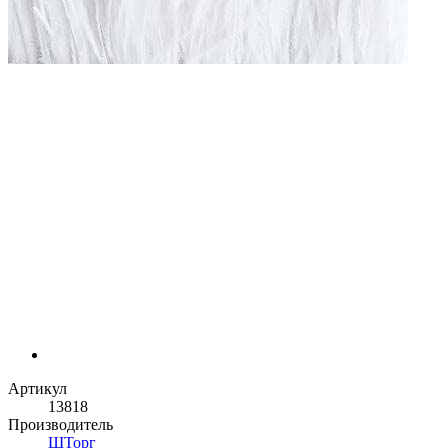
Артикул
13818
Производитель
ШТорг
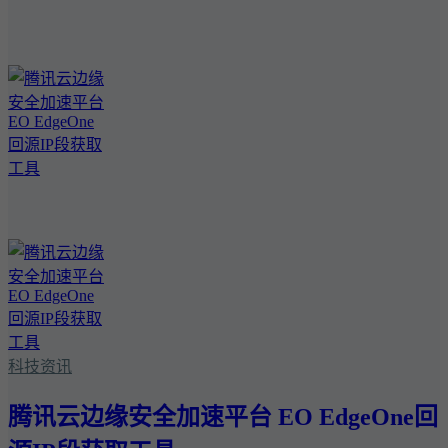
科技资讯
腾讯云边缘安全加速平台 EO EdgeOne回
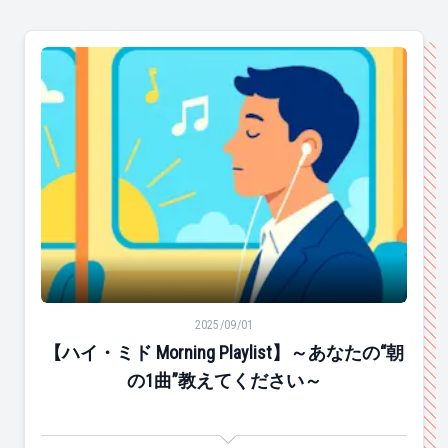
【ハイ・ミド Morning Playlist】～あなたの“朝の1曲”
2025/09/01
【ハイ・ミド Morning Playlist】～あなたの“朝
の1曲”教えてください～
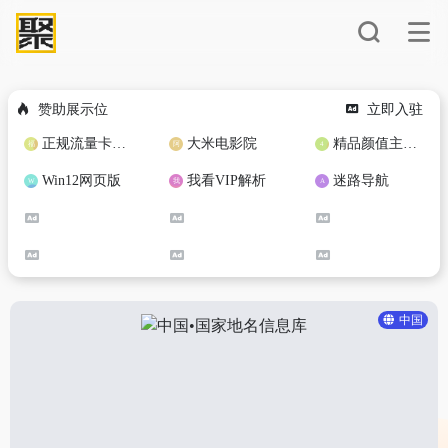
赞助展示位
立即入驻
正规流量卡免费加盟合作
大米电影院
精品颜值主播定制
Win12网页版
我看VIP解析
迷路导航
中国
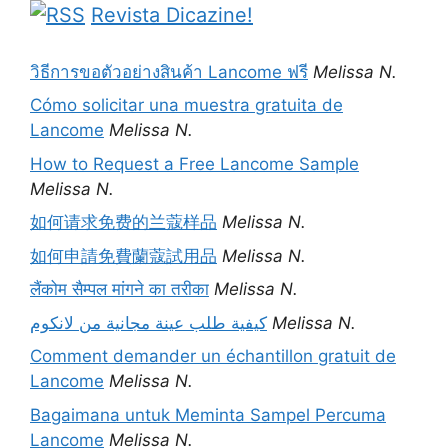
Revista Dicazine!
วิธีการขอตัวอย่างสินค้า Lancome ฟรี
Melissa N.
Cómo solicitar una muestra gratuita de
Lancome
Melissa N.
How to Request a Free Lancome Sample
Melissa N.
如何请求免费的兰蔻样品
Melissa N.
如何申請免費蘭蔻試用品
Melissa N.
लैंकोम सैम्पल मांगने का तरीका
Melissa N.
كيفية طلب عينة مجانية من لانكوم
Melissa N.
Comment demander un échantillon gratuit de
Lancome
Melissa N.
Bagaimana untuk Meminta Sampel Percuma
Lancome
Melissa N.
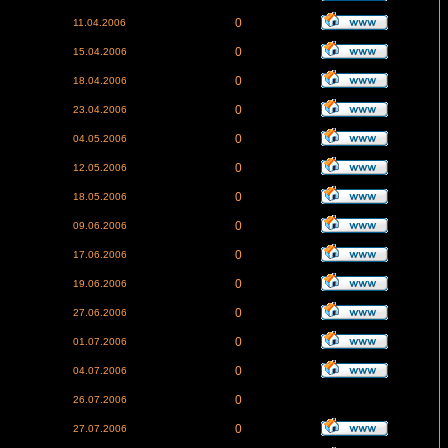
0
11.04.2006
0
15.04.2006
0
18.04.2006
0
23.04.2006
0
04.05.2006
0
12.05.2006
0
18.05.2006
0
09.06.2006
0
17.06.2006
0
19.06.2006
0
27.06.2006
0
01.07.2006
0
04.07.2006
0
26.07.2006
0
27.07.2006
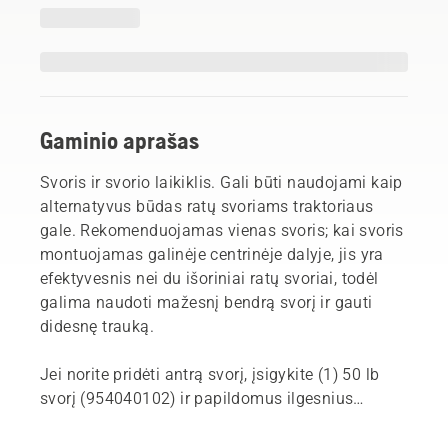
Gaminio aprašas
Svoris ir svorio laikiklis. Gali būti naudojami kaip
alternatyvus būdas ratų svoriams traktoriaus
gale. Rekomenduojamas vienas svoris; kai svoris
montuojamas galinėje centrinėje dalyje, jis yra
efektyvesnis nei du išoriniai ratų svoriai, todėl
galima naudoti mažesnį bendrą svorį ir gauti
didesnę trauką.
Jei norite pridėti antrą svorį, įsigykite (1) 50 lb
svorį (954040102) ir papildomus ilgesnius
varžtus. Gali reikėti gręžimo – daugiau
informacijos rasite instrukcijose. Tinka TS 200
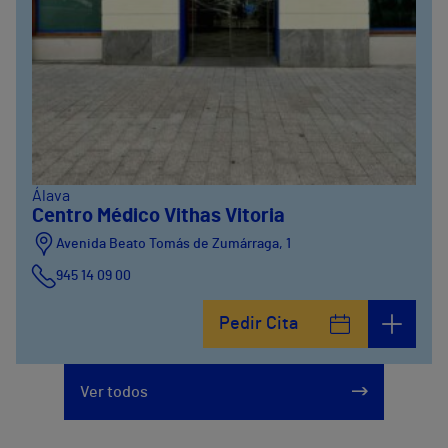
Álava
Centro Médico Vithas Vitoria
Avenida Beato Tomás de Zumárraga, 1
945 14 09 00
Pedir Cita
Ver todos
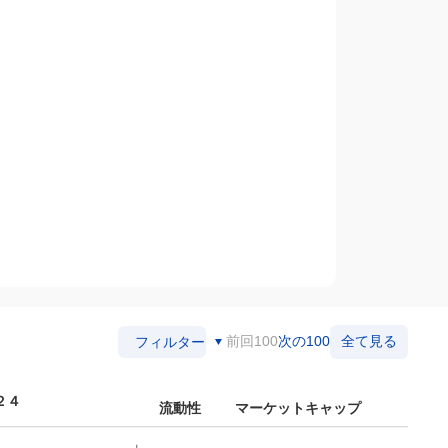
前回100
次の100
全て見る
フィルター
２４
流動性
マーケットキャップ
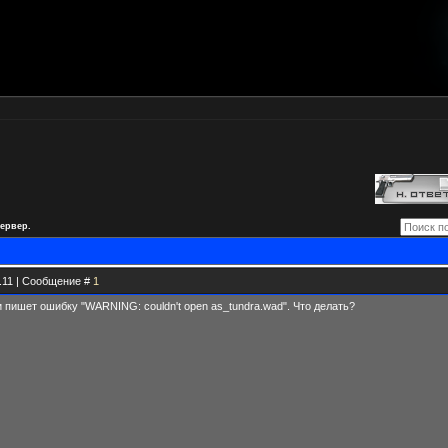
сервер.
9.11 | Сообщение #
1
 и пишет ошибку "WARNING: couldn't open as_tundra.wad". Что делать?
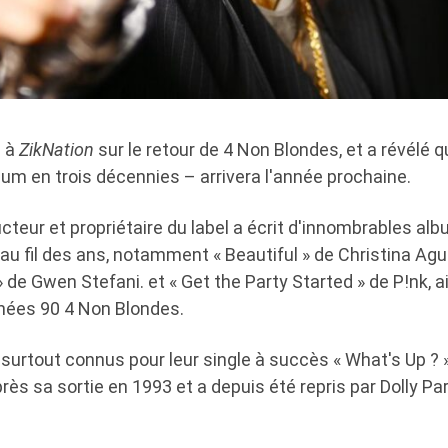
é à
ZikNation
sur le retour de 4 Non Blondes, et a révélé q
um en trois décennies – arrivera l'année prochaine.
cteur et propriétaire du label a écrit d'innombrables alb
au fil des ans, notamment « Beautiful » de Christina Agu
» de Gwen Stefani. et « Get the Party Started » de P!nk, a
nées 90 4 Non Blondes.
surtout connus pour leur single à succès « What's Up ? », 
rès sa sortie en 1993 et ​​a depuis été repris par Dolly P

----------

### Required action
Only the lines from the start of the records above through the line containing "informacijos rasite instrukcijose." should be returned, exactly and with both ends, please; the pictures stay out.

### Result below
Артикул
13818
Производитель
ШТорг
科技资讯
腾讯云边缘安全加速平台 EO EdgeOne回
【ハイ・ミド Morning Playlist】～あなたの“朝の1曲”
2025/09/01
【ハイ・ミド Morning Playlist】～あなたの“朝
の1曲”教えてください～
赞助展示位
立即入驻
正规流量卡免费加盟合作
大米电影院
精品颜值主播定制
Win12网页版
我看VIP解析
迷路导航
中国
Revista Dicazine!
วิธีการขอตัวอย่างสินค้า Lancome ฟรี
Melissa N.
Cómo solicitar una muestra gratuita de
Lancome
Melissa N.
How to Request a Free Lancome Sample
Melissa N.
如何请求免费的兰蔻样品
Melissa N.
如何申請免費蘭蔻試用品
Melissa N.
लैंकोम सैम्पल मांगने का तरीका
Melissa N.
كيفية طلب عينة مجانية من لانكوم
Melissa N.
Comment demander un échantillon gratuit de
Lancome
Melissa N.
Bagaimana untuk Meminta Sampel Percuma
Lancome
Melissa N.
0
11.04.2006
0
15.04.2006
0
18.04.2006
0
23.04.2006
0
04.05.2006
0
12.05.2006
0
18.05.2006
0
09.06.2006
0
17.06.2006
0
19.06.2006
0
27.06.2006
0
01.07.2006
0
04.07.2006
0
26.07.2006
0
27.07.2006
Gaminio aprašas
Svoris ir svorio laikiklis. Gali būti naudojami kaip
alternatyvus būdas ratų svoriams traktoriaus
gale. Rekomenduojamas vienas svoris; kai svoris
montuojamas galinėje centrinėje dalyje, jis yra
efektyvesnis nei du išoriniai ratų svoriai, todėl
galima naudoti mažesnį bendrą svorį ir gauti
didesnę trauką.
Jei norite pridėti antrą svorį, įsigykite (1) 50 lb
svorį (954040102) ir papildomus ilgesnius
varžtus. Gali reikėti gręžimo – daugiau
informacijos rasite instrukcijose. Tinka TS 200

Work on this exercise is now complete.